Project Statement of Purpose: 

        In this project, we will put a marionette that is controlled by servos on a mini stage with curtains and other decorations.  The shadow of the marionette  that is drew by Processing would be cast on the wall behind the stage with a projector. The movement of the joints of the marionette drew by the Processing can be controlled by users with a mouse.  Data of these gestures would be passed from Processing to Arduino. The real marionette on the stage would first quickly and randomly change a series of postures, and finally stops at the pose set by the user in Processing before. We will add other details for decorations in oder to amplify the visual impact of this project on users. 

         In order to make this project, we have to address challenges like figuring out the actual mechanism of a real marionette in order to code the servo motors that are used to control the movement, making it clear about what different variables in both Arduino and Processing stand for to make the control of the movement more precise and coming up with ideas about how to let the audience understand the underlying purpose of the project by using some visual or audio hints. Through interacting with this project, we hope that the audience would identify with the puppet. We consider the puppet as a representative of those people who try to create a social image about their true self without worrying about any social expectations or stress in life but eventually fail and become what the social expectation from others want them to be. 

Project Plan:

        From Nov. 21st -24th, we will first collect information and do more research on our project. This includes watching more videos about marionette and getting a real marionette to first figure out the mechanism of the marionette and how to arrange the servo motors based on the mechanism. Moreover, we need to make an exact plan to follow which involves the details for the aesthetics and draw a draft of the expected effect of our project. From Nov. 20th -30th, we will first get all the material prepared.

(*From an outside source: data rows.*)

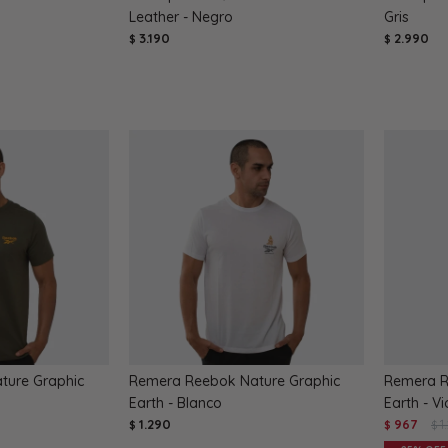
Leather - Negro
Gris
3.190
2.990
$
$
ture Graphic
Remera Reebok Nature Graphic
Remera R
Earth - Blanco
Earth - Vi
1.290
967
1
$
$
$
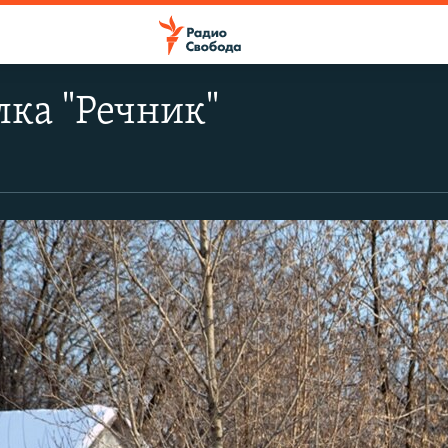
лка "Речник"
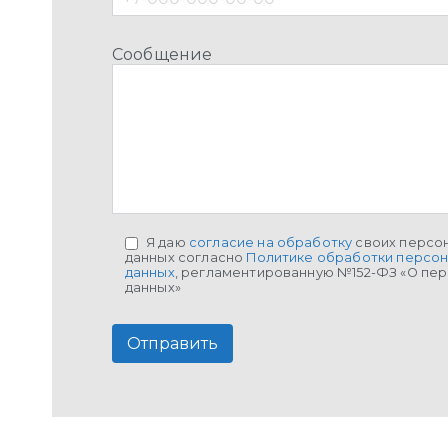
Сообщение
Я даю
согласие на обработку
своих персо
данных согласно
Политике обработки персо
данных
, регламентированную №152-ФЗ «О пе
данных»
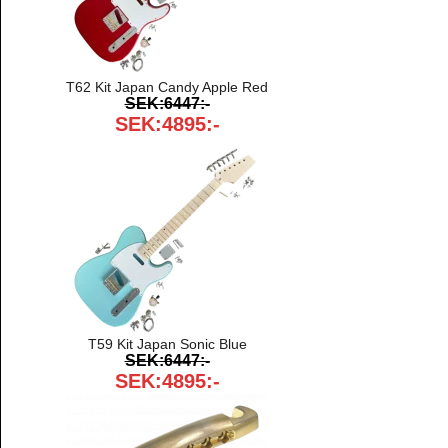
T62 Kit Japan Candy Apple Red
SEK:6447:-
SEK:4895:-
T59 Kit Japan Sonic Blue
SEK:6447:-
SEK:4895:-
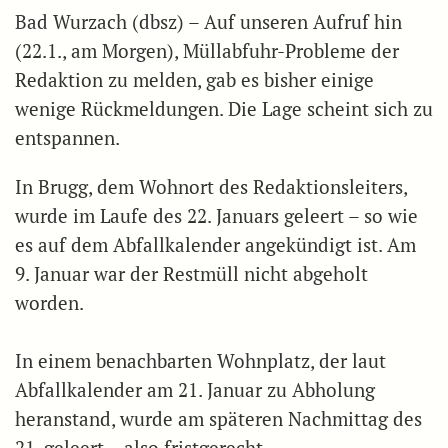
Bad Wurzach (dbsz) – Auf unseren Aufruf hin
(22.1., am Morgen), Müllabfuhr-Probleme der
Redaktion zu melden, gab es bisher einige
wenige Rückmeldungen. Die Lage scheint sich zu
entspannen.
In Brugg, dem Wohnort des Redaktionsleiters,
wurde im Laufe des 22. Januars geleert – so wie
es auf dem Abfallkalender angekündigt ist. Am
9. Januar war der Restmüll nicht abgeholt
worden.
In einem benachbarten Wohnplatz, der laut
Abfallkalender am 21. Januar zu Abholung
heranstand, wurde am späteren Nachmittag des
21. geleert – also fristgerecht.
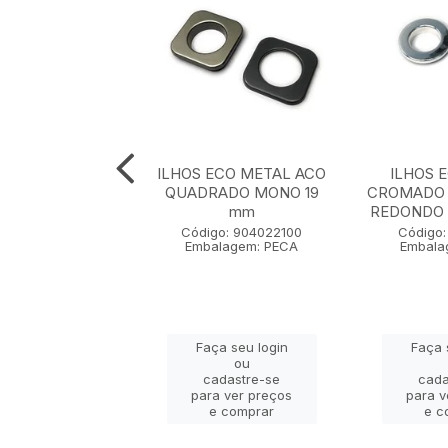
ECO METAL ACO
ILHOS ECO METAL ACO
ILHOS 
ADO MONO 32
QUADRADO MONO 19
CROMADO 
mm
mm
REDONDO 
go: 904009100
Código: 904022100
Código:
lagem: PECA
Embalagem: PECA
Embala
ça seu login
Faça seu login
Faça 
ou
ou
adastre-se
cadastre-se
cada
a ver preços
para ver preços
para v
e comprar
e comprar
e c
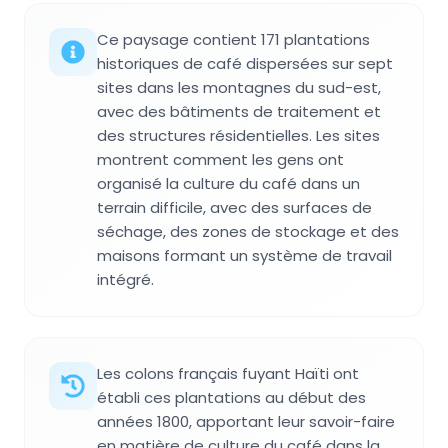
Ce paysage contient 171 plantations
historiques de café dispersées sur sept
sites dans les montagnes du sud-est,
avec des bâtiments de traitement et
des structures résidentielles. Les sites
montrent comment les gens ont
organisé la culture du café dans un
terrain difficile, avec des surfaces de
séchage, des zones de stockage et des
maisons formant un système de travail
intégré.
Les colons français fuyant Haïti ont
établi ces plantations au début des
années 1800, apportant leur savoir-faire
en matière de culture du café dans la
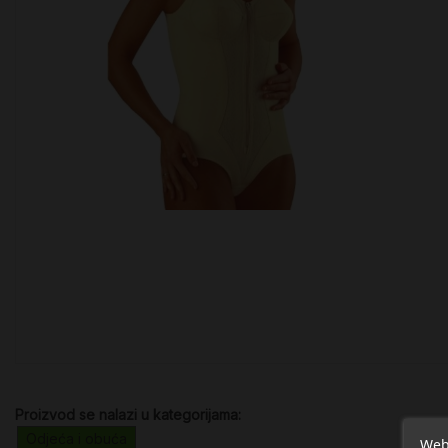
Proizvod se nalazi u kategorijama:
Odjeća i obuća
Web 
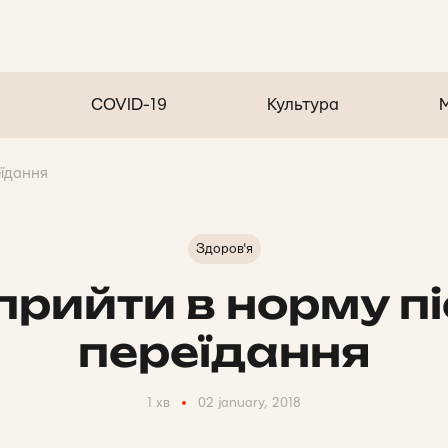
COVID-19
Культура
еїдання
Здоров'я
прийти в норму п
переїдання
1 хв
02 january, 2018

Then we need to complete the coding in both Arduino and Processing and test whether they can work separately. According to the process of doing the project,  we need to make some adjustment to the original plan to cope with unexpected situations. From Dec 1st-10th, the plan is assembling all the Arduino and Processing together, and then adding details for aesthetics of our project. If it is possible, we will ask several students to have a user test of our project and then collect feedbacks from them in order to make some final adjustments. 

Context and Significance:

        My research and analysis on the exhibit called “Rechnender Raum” in the Chronus exhibition, triggered my thought to use strings as an mechanism of movement. To begin with,  my definition of interaction would be: a cyclic process in which at least two characters take reciprocal actions that contain physical input and output to each other. User’s using mouse to control the position of the marionette can be considered as physical input. The marionette controlled by servos and the marionette drew by Processing would both react to user’s input which can be considered as output. The intended audience are those people who meet the social expectations in their real life, whether they are willing or not because the marionette can be considered as a representative of those people. Therefore, we hope that our project can lead to people’s reflection on whether or not they should meet social expectations at the cost of losing their true self. The subsequent projects can use multiple marionettes that use the same mechanism controlled by servos and Processing to create a complete story. The projects can either be for children to create their own fantasy stories or for adults to use it as a tool to reveal some thought provoking social phenomenon. 

Project Title: Puppet

In “The Future of Design: When you come to a fork in the road, take it”, the author discusses the significance of human-centered design. It requires a deep understanding of people and involves careful observations and analyses to determine needs. When working on the project proposal, I applied the main concept of human-centered design to our project. We first came up with the theme of puppet, which always represents those who are controlled and follow commands. We further developed the theme by extending it to the concept of social image. Based on this theme, we developed our design by thinking about how we can utilize Arduino and Processing to express this idea. We found that the Arduino servo is a perfect choice to control the movement of the marionette, and Processing can be used for the interaction, letting the user control the marionette in an indirect way. We then came up with our further plan and recorded it in the proposal. A miniature stage with stage curtains and lighting will be set, on which we will place a marionette. The marionette will be connected to the Arduino servos on the roof with strings, so that it can change poses. On the wall behind the miniature stage, we will cast the Processing image with a projector. In Processing, we will draw the shadow of the puppet. The users can control the moveable joints of the puppet by the mouse. Data of these gestures would be passed from Processing to Arduino. The real marionette on the stage would first quickly and randomly change a series of postures, and finally end up with the pose set by the user in Processing before. In addition, we will try to enhance the artistic appeal of the installation with music, lighting and so on. The potential challenges include how to accurately pass the data of the puppet’s poses from Processing to Arduino; how to connect servos with the puppet smoothly with the correct mechanism; and how we can convey the heavy topic in an implicit way.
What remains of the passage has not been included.